TASK DATA: Begin

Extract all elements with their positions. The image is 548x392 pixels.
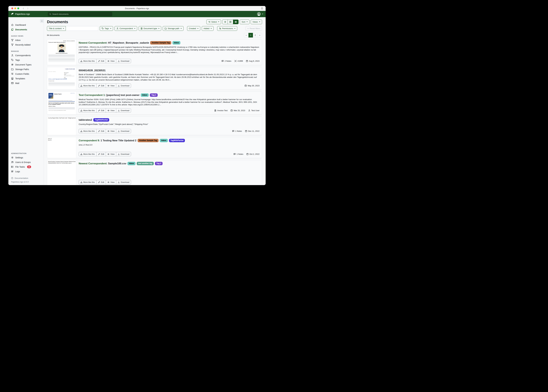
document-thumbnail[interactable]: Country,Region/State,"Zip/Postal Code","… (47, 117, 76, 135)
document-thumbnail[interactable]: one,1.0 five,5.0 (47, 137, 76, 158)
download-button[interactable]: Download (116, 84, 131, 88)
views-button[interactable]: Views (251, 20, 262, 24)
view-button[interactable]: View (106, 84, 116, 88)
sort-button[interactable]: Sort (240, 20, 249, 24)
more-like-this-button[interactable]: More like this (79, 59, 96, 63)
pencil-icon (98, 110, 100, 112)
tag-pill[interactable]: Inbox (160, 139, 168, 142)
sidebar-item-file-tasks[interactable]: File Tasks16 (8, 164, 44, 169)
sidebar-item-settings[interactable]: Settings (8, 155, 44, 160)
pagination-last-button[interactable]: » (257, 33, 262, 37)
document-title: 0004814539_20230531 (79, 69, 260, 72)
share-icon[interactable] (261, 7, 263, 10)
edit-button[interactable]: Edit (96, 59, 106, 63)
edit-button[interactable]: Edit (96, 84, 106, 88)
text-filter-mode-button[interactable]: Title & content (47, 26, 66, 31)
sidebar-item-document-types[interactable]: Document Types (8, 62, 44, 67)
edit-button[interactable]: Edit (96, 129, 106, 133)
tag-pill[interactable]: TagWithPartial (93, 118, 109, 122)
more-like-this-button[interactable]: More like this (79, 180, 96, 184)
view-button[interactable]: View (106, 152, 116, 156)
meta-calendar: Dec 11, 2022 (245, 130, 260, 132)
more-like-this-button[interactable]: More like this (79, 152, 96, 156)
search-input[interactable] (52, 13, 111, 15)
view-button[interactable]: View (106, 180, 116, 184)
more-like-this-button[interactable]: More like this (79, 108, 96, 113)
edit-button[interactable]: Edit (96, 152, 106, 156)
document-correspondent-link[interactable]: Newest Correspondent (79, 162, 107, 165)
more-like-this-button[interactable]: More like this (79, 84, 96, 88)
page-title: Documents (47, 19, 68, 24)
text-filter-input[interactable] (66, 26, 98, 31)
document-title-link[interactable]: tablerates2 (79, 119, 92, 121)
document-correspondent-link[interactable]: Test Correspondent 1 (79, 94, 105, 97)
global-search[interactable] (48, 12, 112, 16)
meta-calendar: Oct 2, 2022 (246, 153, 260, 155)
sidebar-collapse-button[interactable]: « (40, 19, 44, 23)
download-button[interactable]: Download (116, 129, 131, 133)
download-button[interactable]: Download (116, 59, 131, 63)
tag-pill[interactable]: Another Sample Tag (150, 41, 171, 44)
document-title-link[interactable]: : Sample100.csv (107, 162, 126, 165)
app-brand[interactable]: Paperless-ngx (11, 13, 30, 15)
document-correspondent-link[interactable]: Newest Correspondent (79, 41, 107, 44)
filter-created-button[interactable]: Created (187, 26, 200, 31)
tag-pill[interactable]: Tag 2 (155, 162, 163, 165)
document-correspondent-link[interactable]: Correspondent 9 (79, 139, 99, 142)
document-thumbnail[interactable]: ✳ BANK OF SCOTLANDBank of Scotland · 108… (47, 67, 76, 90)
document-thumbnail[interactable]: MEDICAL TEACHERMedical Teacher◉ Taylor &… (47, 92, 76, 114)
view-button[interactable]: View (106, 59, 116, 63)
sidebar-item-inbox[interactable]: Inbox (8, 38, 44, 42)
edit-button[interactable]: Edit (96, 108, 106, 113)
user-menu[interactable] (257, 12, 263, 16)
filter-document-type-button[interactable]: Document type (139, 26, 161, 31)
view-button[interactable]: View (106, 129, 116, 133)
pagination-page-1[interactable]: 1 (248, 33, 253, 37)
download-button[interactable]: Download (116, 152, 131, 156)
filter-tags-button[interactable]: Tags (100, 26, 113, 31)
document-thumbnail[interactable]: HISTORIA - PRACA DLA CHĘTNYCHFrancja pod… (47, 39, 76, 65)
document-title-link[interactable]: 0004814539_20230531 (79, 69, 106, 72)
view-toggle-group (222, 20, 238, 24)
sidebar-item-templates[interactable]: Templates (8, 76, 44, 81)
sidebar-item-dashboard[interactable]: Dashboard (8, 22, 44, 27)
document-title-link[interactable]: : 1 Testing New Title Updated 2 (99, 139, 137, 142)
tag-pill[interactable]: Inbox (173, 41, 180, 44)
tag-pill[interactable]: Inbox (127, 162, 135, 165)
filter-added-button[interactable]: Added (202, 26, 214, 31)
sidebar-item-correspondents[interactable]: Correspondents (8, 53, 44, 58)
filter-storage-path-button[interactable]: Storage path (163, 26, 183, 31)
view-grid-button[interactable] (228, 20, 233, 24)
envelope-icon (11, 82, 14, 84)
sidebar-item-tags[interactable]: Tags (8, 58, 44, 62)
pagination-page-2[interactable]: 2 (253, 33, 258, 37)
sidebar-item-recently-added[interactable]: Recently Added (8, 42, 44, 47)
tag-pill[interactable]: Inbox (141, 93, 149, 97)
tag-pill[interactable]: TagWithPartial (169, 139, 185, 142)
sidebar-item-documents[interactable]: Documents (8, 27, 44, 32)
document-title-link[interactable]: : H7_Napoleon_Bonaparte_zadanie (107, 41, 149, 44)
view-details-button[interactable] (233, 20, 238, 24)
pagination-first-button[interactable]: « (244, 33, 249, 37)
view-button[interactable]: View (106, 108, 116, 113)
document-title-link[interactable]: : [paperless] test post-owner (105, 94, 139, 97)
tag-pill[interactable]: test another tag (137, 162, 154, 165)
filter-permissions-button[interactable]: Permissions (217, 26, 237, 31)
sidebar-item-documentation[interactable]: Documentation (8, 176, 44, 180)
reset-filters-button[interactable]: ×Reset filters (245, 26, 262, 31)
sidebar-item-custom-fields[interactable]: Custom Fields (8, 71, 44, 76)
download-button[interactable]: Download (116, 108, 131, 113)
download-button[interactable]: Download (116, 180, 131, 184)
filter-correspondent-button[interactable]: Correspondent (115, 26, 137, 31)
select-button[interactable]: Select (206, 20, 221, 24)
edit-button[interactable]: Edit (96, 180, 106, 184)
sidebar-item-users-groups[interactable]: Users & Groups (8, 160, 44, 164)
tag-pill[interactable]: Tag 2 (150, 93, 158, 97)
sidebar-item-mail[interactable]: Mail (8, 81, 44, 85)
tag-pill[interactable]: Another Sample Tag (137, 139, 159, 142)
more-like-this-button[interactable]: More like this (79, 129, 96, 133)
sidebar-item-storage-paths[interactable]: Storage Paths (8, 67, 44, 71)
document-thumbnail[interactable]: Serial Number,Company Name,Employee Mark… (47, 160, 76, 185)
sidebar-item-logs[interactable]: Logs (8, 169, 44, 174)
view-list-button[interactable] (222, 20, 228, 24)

TASK DATA: End

_AIM OF THE EXERCISE_
Among the entries above, find every line holding "storage" and copy it.

_SOLUTION TO THIS PROBLEM_
filter-storage-path-button[interactable]: Storage path (163, 26, 183, 31)
sidebar-item-storage-paths[interactable]: Storage Paths (8, 67, 44, 71)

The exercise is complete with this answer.